In this issue, I will discuss what to do when they make a penalty double of 1NT and you have a weak hand with just one suit. In the following examples, North’s double is business, typically showing a good balanced hand but perhaps a good suit. They won’t tell you what they have so you have to look at your hand and make a decision.
RULE — If you have a weak hand with one suit, redouble. This instructs your partner to bid 2♣. Here, barring more bidding from the opponents, is how the bidding continues.
♥ 7 4 3
♦ 9 6 4
♣ Q 10 8 7 5 3
Pass. When you pass 2♣, you show that your hand is based on clubs and only clubs. You usually have five clubs but six is possible.
♠ 6 3
♥ 8 7 3
♦ J 10 9 6 3
♣ 10 4 2
Playing in diamonds rates to be an improvement on notrump. The way to play in diamonds is to redouble, forcing partner to bid clubs. You will then bid 2♦, which tells partner you want to play in diamonds and nowhere else.
♠ J 7 6 3
♥ 9 8 3
♦ Q 7
♣ 10 8 7 3
With a relatively balanced hand, you should pass and hope nothing terrible happens. This is not a good hand but it is better than some hands you might have.
♠ 10 8 7 3
♥ J 8 7 3 2
♣ J 10 4
Here you have a 5-4 hand, which means that playing in a suit rates to be best. How can you find your best contract? I will discuss that next week.

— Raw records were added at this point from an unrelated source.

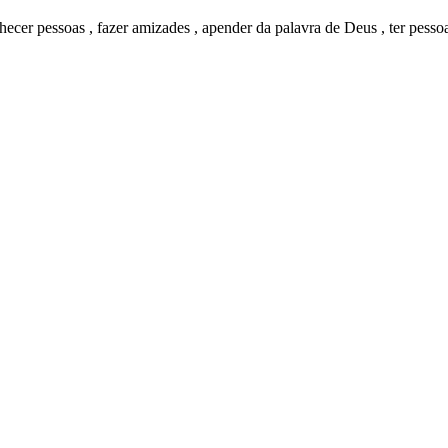
nhecer pessoas , fazer amizades , apender da palavra de Deus , ter pess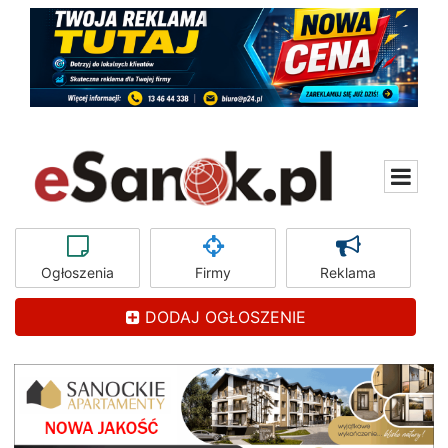
Ogłoszenia
Firmy
Reklama
DODAJ OGŁOSZENIE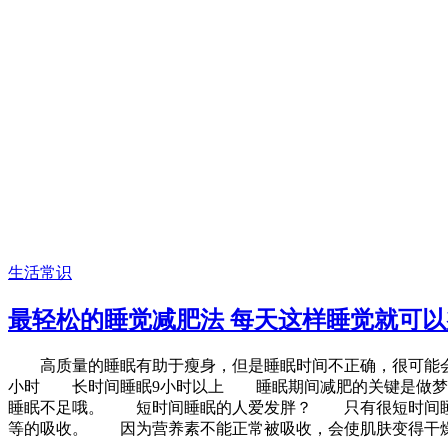
生活常识
最轻松的睡觉减肥法 每天这样睡觉就可以
高质量的睡眠有助于瘦身，但是睡眠时间不正确，很可能会导
小时 长时间睡眠9小时以上 睡眠期间减肥的关键是做梦
睡眠不足哦。 短时间睡眠的人爱发胖？ 只有很短时间睡眠
等的吸收。 因为营养素不能正常被吸收，会使肌肤变得干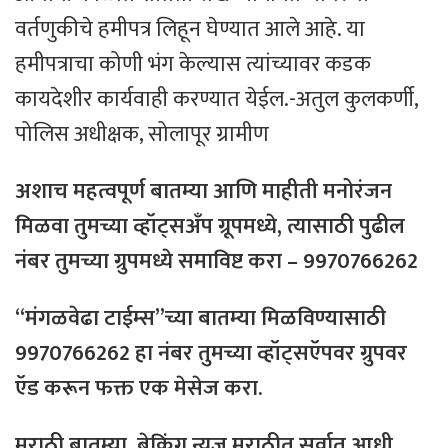
वर्तणुकीचे हमीपत्र लिहून घेण्यात आले आहे. या
हमीपत्राचा कोणी भंग केल्यास त्यांच्यावर कडक
कायदेशीर कार्यवाही करण्यात येईल.-अतुल कुलकर्णी,
पोलिस अधीक्षक, सोलापूर ग्रामीण
अशाच महत्वपूर्ण बातम्या आणि माहीती मनोरंजन
मिळवा तुमच्या व्हॉट्सअँप ग्रूपमध्ये, त्यासाठी
पुढील
नंबर
तुमच्या
ग्रुपमध्ये
समाविष्ट
करा – 9970766262
“मंगळवेढा टाईम्स”च्या बातम्या मिळविण्यासाठी
9970766262 हा नंबर तुमच्या व्हॉट्सऍपवर ग्रुपवर
ऍड करून फक्त एक मेसेज करा.
मराठी बातम्या, ब्रेकिंग न्यूज मराठीत सर्वात आधी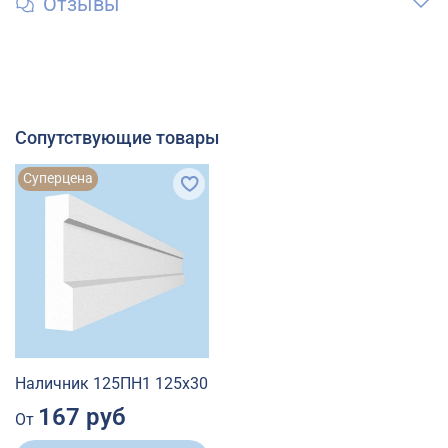
Отзывы
Сопутствующие товары
Суперцена
Наличник 125ПН1 125х30
167 руб
От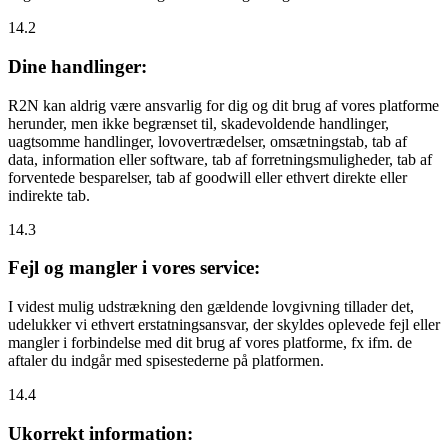
14.2
Dine handlinger:
R2N kan aldrig være ansvarlig for dig og dit brug af vores platforme
herunder, men ikke begrænset til, skadevoldende handlinger,
uagtsomme handlinger, lovovertrædelser, omsætningstab, tab af
data, information eller software, tab af forretningsmuligheder, tab af
forventede besparelser, tab af goodwill eller ethvert direkte eller
indirekte tab.
14.3
Fejl og mangler i vores service:
I videst mulig udstrækning den gældende lovgivning tillader det,
udelukker vi ethvert erstatningsansvar, der skyldes oplevede fejl eller
mangler i forbindelse med dit brug af vores platforme, fx ifm. de
aftaler du indgår med spisestederne på platformen.
14.4
Ukorrekt information: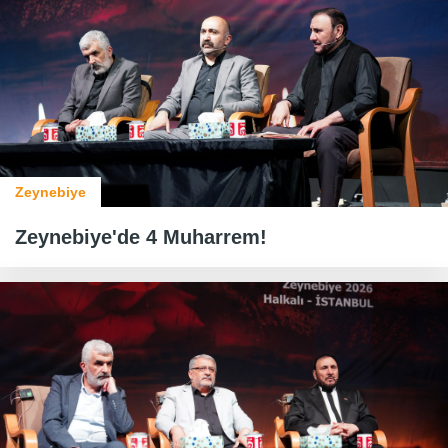
Zeynebiye
Zeynebiye'de 4 Muharrem!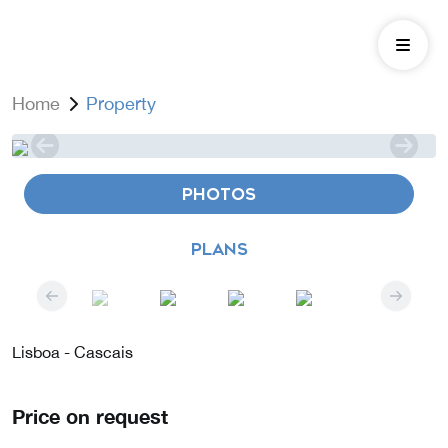
Home
Property
PHOTOS
PLANS
Lisboa - Cascais
Price on request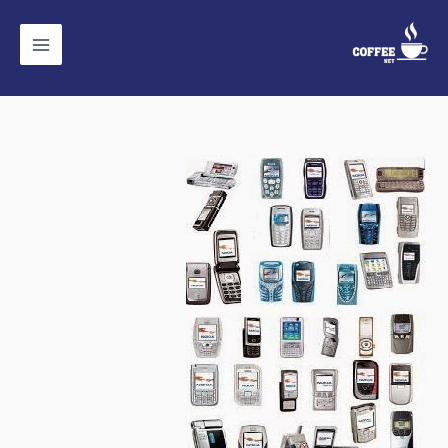
خطي
لى
لمحتوى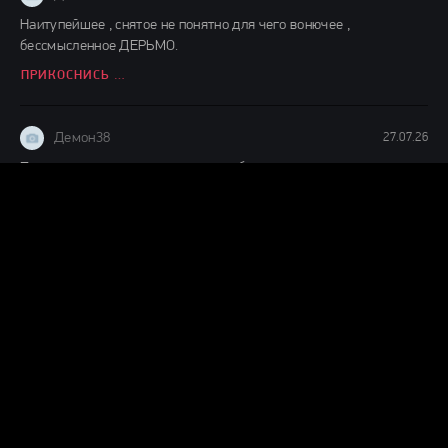
Наитупейшее , снятое не понятно для чего вонючее ,
бессмысленное ДЕРЬМО.
ПРИКОСНИСЬ КО МНЕ (2026)
Демон38
27.07.26
Прикольная детская сказочка о добре и зле,интересно
смотреть,ждём продолжения судя по окончанию фильма.
ДЕТИ ЛЕСА 2 (2026)
Демон38
24.07.26
Вот это шляпааааа....... Это же надо такой фильм и так
испоганить....... Главную героиню с таким пухленьким
ВОЗВРАЩЕНИЕ ГРЕМЛИНОВ (2026)
Демон38
24.07.26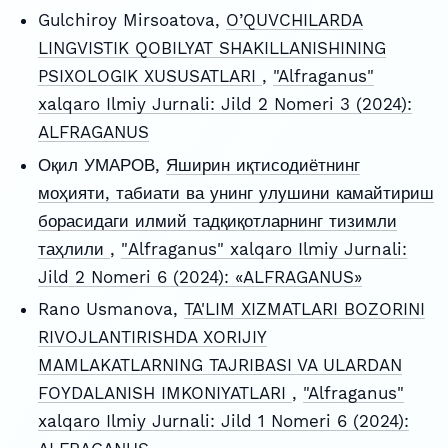
Gulchiroy Mirsoatova,
O’QUVCHILARDA
LINGVISTIK QOBILYAT SHAKILLANISHINING
PSIXOLOGIK XUSUSATLARI
,
"Alfraganus"
xalqaro Ilmiy Jurnali: Jild 2 Nomeri 3 (2024):
ALFRAGANUS
Оқил УМАРОВ,
Яширин иқтисодиётнинг
моҳияти, табиати ва унинг улушини камайтириш
борасидаги илмий тадқиқотларнинг тизимли
таҳлили
,
"Alfraganus" xalqaro Ilmiy Jurnali:
Jild 2 Nomeri 6 (2024): «ALFRAGANUS»
Rano Usmanova,
TA'LIM XIZMATLARI BOZORINI
RIVOJLANTIRISHDA XORIJIY
MAMLAKATLARNING TAJRIBASI VA ULARDAN
FOYDALANISH IMKONIYATLARI
,
"Alfraganus"
xalqaro Ilmiy Jurnali: Jild 1 Nomeri 6 (2024):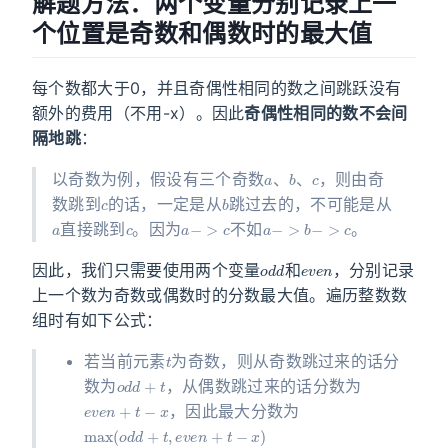
解题方法：两个变量分别记录上一
个位置是奇数和偶数时的最大值
每个数都大于0，并且奇偶性相同的数之间跳跃没有
额外的费用（不用-x）。因此
奇偶性相同的数不会间
隔地跳
：
a
b
c
以奇数为例，假设有三个奇数
、
、
，则由奇
c
b
数跳到
的话，一定是从
跳过去的，不可能是从
a
c
a
−
>
c
a
−
>
b
−
>
c
直接跳到
。因为
不如
。
o
d
d
e
v
e
n
因此，我们只需要使用两个变量
和
，分别记录
上一个数为奇数或偶数时的分数最大值。遍历整数数
组时有如下公式：
t
若当前元素
为奇数，则从奇数跳过来的话分
o
d
d
+
t
数为
，从偶数跳过来的话分数为
e
v
e
n
+
t
−
x
，因此最大分数为
max
(
o
d
d
+
t
,
e
v
e
n
+
t
−
x
)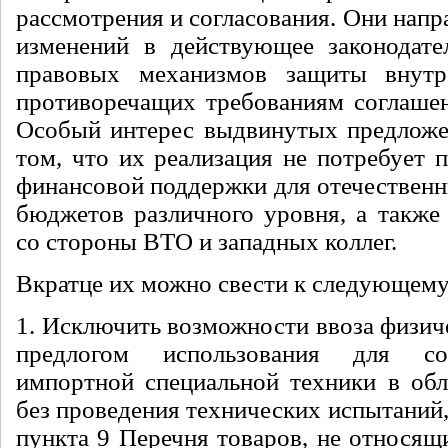
рассмотрения и согласования. Они напр
изменений в действующее законодате
правовых механизмов защиты внутр
противоречащих требованиям соглаше
Особый интерес выдвинутых предложе
том, что их реализация не потребует 
финансовой поддержки для отечественн
бюджетов различного уровня, а также 
со стороны ВТО и западных коллег.
Вкратце их можно свести к следующему
1. Исключить возможности ввоза физич
предлогом использования для с
импортной специальной техники в обл
без проведения технических испытаний
пункта 9
Перечня товаров, не относящ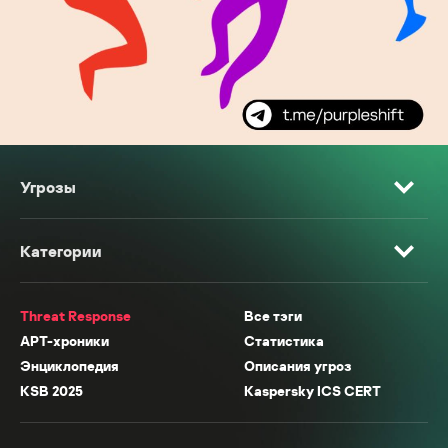
Угрозы
Категории
Threat Response
Все тэги
APT-хроники
Статистика
Энциклопедия
Описания угроз
KSB 2025
Kaspersky ICS CERT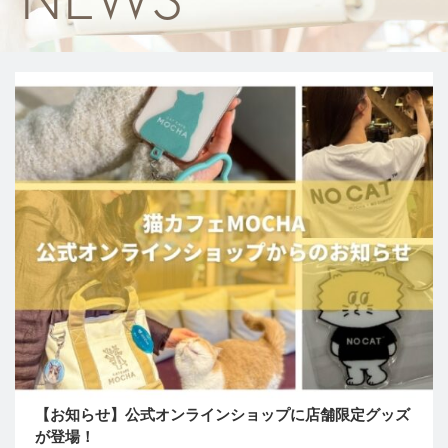
【お知らせ】公式オンラインショップに店舗限定グッズ
が登場！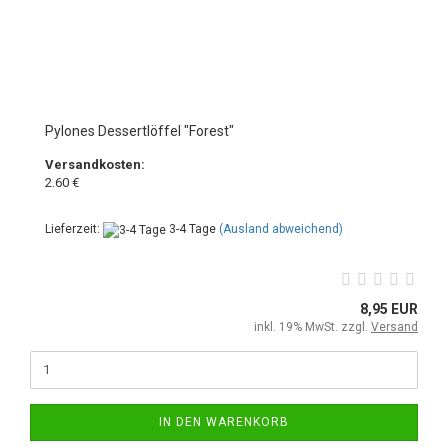
Pylones Dessertlöffel "Forest"
Versandkosten:
2.60 €
Lieferzeit:
3-4 Tage
(Ausland abweichend)
8,95 EUR
inkl. 19% MwSt. zzgl.
Versand
IN DEN WARENKORB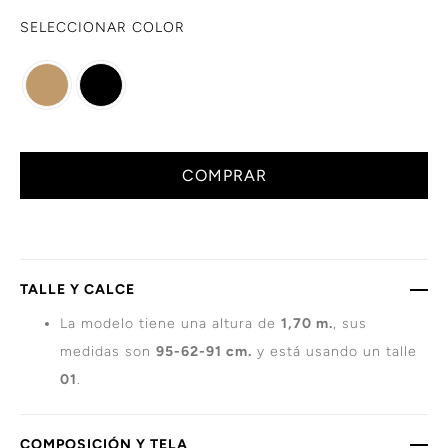
SELECCIONAR COLOR
COMPRAR
TALLE Y CALCE
La modelo tiene una altura de
1,70 m.
, sus
medidas son
95-62-91 cm.
y está usando un talle
01
.
COMPOSICIÓN Y TELA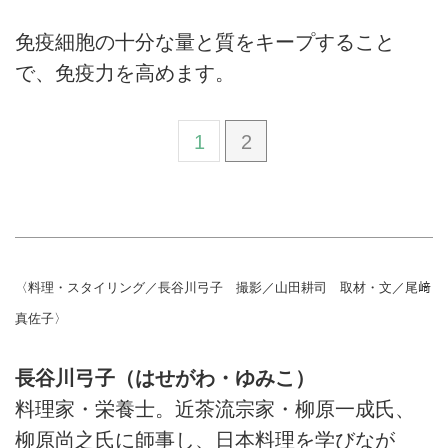
免疫細胞の十分な量と質をキープすること
で、免疫力を高めます。
1
2
〈料理・スタイリング／長谷川弓子 撮影／山田耕司 取材・文／尾﨑
真佐子〉
長谷川弓子（はせがわ・ゆみこ）
料理家・栄養士。近茶流宗家・柳原一成氏、
柳原尚之氏に師事し、日本料理を学びなが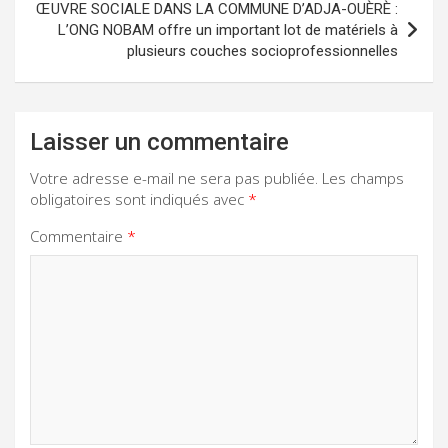
ŒUVRE SOCIALE DANS LA COMMUNE D’ADJA-OUÈRÈ :
L’ONG NOBAM offre un important lot de matériels à
plusieurs couches socioprofessionnelles
Laisser un commentaire
Votre adresse e-mail ne sera pas publiée.
Les champs
obligatoires sont indiqués avec
*
Commentaire
*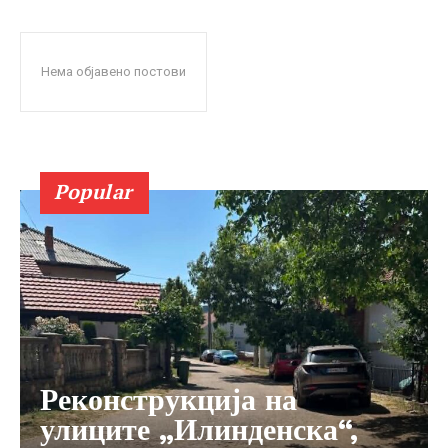
Нема објавено постови
Popular
Реконструкција на
улиците „Илинденска“,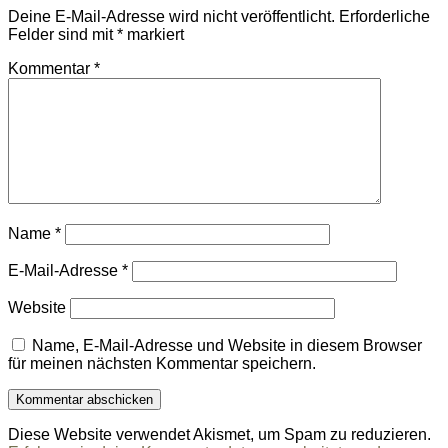
Deine E-Mail-Adresse wird nicht veröffentlicht.
Erforderliche
Felder sind mit
*
markiert
Kommentar
*
Name
*
E-Mail-Adresse
*
Website
Name, E-Mail-Adresse und Website in diesem Browser
für meinen nächsten Kommentar speichern.
Diese Website verwendet Akismet, um Spam zu reduzieren.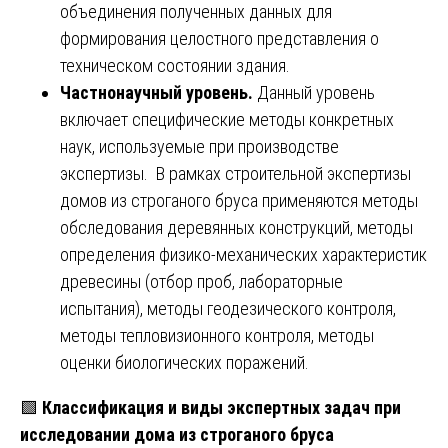
объединения полученных данных для
формирования целостного представления о
техническом состоянии здания.
Частнонаучный уровень.
Данный уровень
включает специфические методы конкретных
наук, используемые при производстве
экспертизы. В рамках строительной экспертизы
домов из строганого бруса применяются методы
обследования деревянных конструкций, методы
определения физико-механических характеристик
древесины (отбор проб, лабораторные
испытания), методы геодезического контроля,
методы тепловизионного контроля, методы
оценки биологических поражений.
🟩
Классификация и виды экспертных задач при
исследовании дома из строганого бруса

Remember this rare exception.
You asked partner to bid 2♣ and he bid 2♦. What’s up? In this case your partner is ignoring your instructions. The reason is that he has a good diamond suit that he wants to play in instead of hearing about your suit. If he does this, you usually pass and let him have it. Only if you have a higher-ranking six card suit to bid would you overrule your partner’s bid.
If you redouble and partner bids 2♣ and gets doubled there, you have a trick that you better never forget.
When 2♣ is doubled, you can use this trick to make sure your partner plays the hand.
- Pass. You have clubs.
- Redouble. Transfer to diamonds.
- 2♦. Transfer to hearts.
- 2♥. Transfer to spades.
You can see that there is zero room to forget this one. The cost for failure will be enormous. Use this at your own risk.